The adhesion and growth of cells on solid carriers is required for many applications.
Laboratory-cultured tissues, diagnosis chips, and biosensors all have something in common: Cells need to be attached to the surface. Suitable surfaces that induce the adhesion of cells are available, yet, there is no simple method to attach cells onto carriers at defined positions, such as in a particular pattern. The ordering of different cell types in a precise alignment was, until now, extremely complicated. Researchers from the University of Oldenburg have now developed a simple microelectrochemical method by which cells can be "glued" to an exact position on a carrier. Chuan Zhao, Irene Witte, and Gunther Wittstock have also shown that it is possible to adhere, in the same way, a different type of cell at a different location.

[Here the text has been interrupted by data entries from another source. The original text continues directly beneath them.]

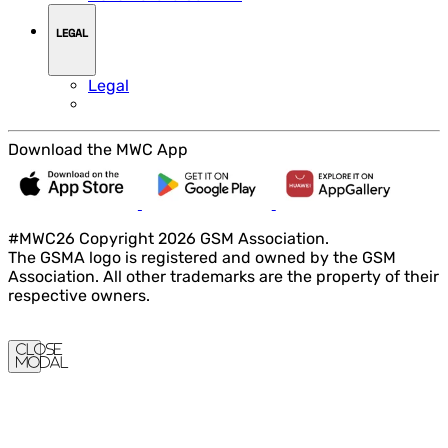
LEGAL
Legal
Download the MWC App
#MWC26 Copyright 2026 GSM Association.
The GSMA logo is registered and owned by the GSM
Association. All other trademarks are the property of their
respective owners.
Close
Modal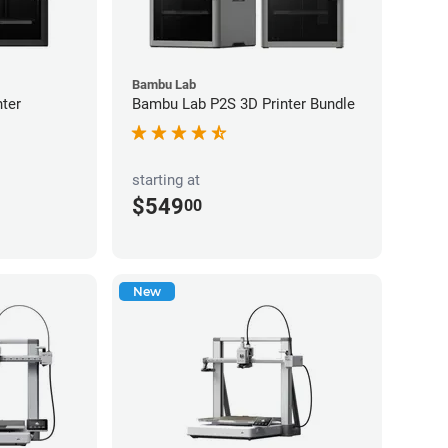
Bambu Lab
ter
Bambu Lab P2S 3D Printer Bundle
starting at
$549
00
New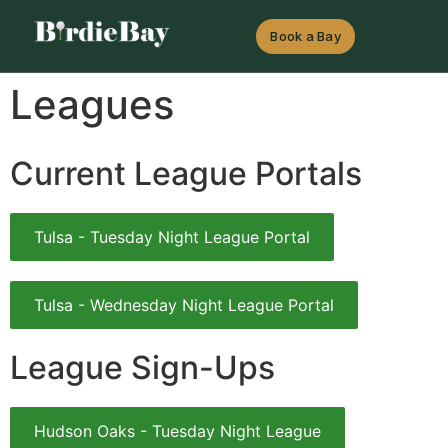
Book a Bay
Leagues
Current League Portals
Tulsa - Tuesday Night League Portal
Tulsa - Wednesday Night League Portal
League Sign-Ups
Hudson Oaks - Tuesday Night League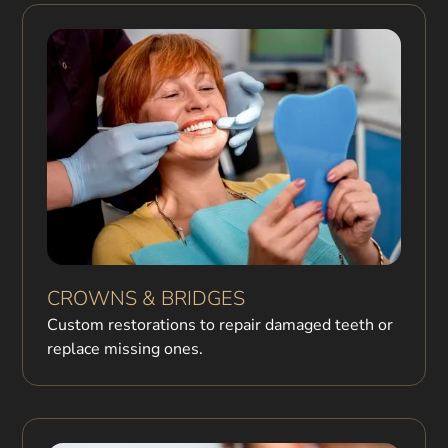
CROWNS & BRIDGES
Custom restorations to repair damaged teeth or
replace missing ones.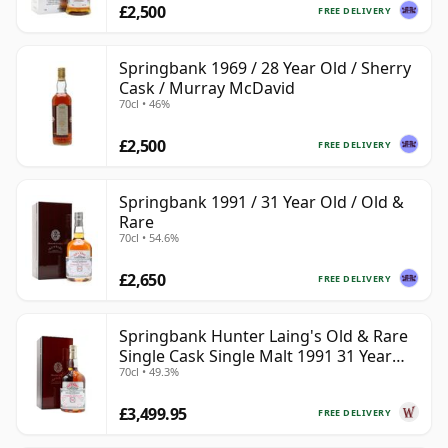
£2,500
FREE DELIVERY
Springbank 1969 / 28 Year Old / Sherry
Cask / Murray McDavid
70cl • 46%
£2,500
FREE DELIVERY
Springbank 1991 / 31 Year Old / Old &
Rare
70cl • 54.6%
£2,650
FREE DELIVERY
Springbank Hunter Laing's Old & Rare
Single Cask Single Malt 1991 31 Year
70cl • 49.3%
Old
£3,499.95
FREE DELIVERY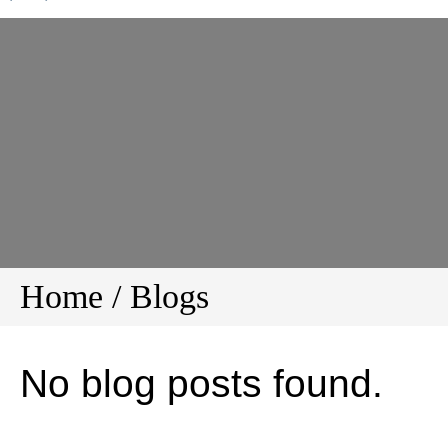
Home
/
Blogs
No blog posts found.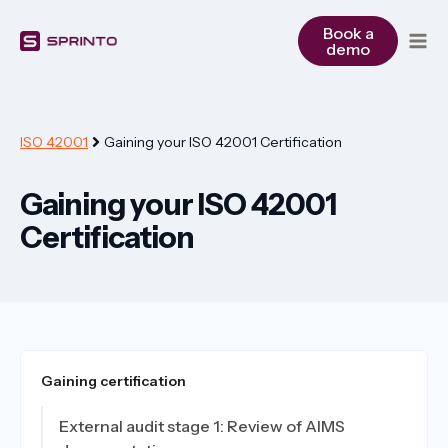
Skip
to
Book a
demo
content
ISO 42001
Gaining your ISO 42001 Certification
Gaining your ISO 42001
Certification
Gaining certification
External audit stage 1: Review of AIMS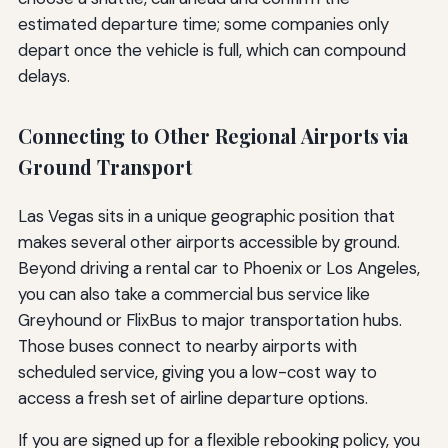
estimated departure time; some companies only
depart once the vehicle is full, which can compound
delays.
Connecting to Other Regional Airports via
Ground Transport
Las Vegas sits in a unique geographic position that
makes several other airports accessible by ground.
Beyond driving a rental car to Phoenix or Los Angeles,
you can also take a commercial bus service like
Greyhound or FlixBus to major transportation hubs.
Those buses connect to nearby airports with
scheduled service, giving you a low-cost way to
access a fresh set of airline departure options.
If you are signed up for a flexible rebooking policy, you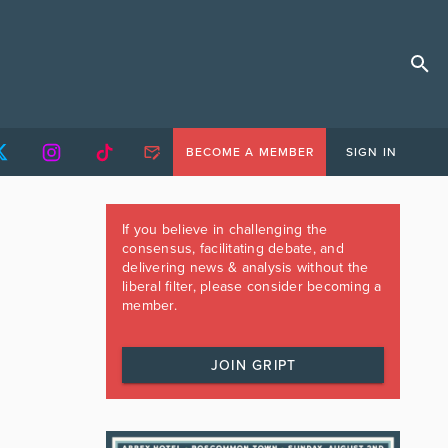
BECOME A MEMBER
SIGN IN
If you believe in challenging the
consensus, facilitating debate, and
delivering news & analysis without the
liberal filter, please consider becoming a
member.
JOIN GRIPT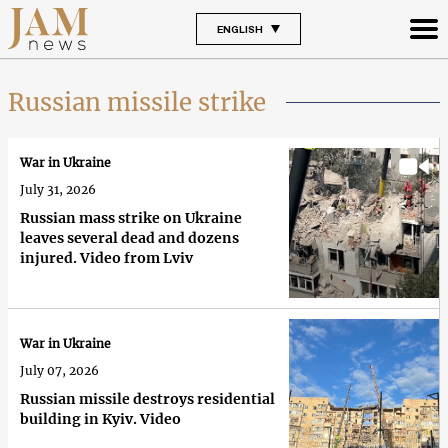
ENGLISH
Russian missile strike
War in Ukraine
July 31, 2026
Russian mass strike on Ukraine
leaves several dead and dozens
injured. Video from Lviv
War in Ukraine
July 07, 2026
Russian missile destroys residential
building in Kyiv. Video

The carrier or chip is covered by a continuous thin coating of a material that has ethylene glycol units as free end groups. On such a coated surface, however, it is almost impossible for cells to stick. The Oldenburg research team had found, previously, that treatment with an oxidizing substance such as bromine instantly changes the antistick surface to one that is attractive to cells. This effect can also be applied to small and specific areas if the bromine is directly aimed to come into contact with these defined surface areas. To achieve this, the help of microelectrodes and a solution that contains bromide ions is required. The electrode is positioned close over selected positions of the carrier, and a short potential pulse is applied. As long as the microelectrode is on, the bromide ions will be converted into bromine. The bromine acts on the local area of the surface, however, too little bromine is formed to react extensively with the whole surface. Like a pen, the microelectrode "draws" a pattern on the carrier. If the carrier is incubated with a protein solution, then all the sites that were previously treated by the microelectrode are deposited with the protein from the solution. It is in these positions that the cells then settle. In this way, the researchers were able to cultivate human fibroblasts in a particular pattern. A second fibroblast population could be specifically adhered at further points by repeated electrochemical treatment.
Says Wittstock: "By stepwise site-directed introduction of different cell types onto the surface, our method could facilitate the formation of micropatterned co-cultures and, therefore, contribute to in vitro investigations of multicellular interactions and to tissue engineering".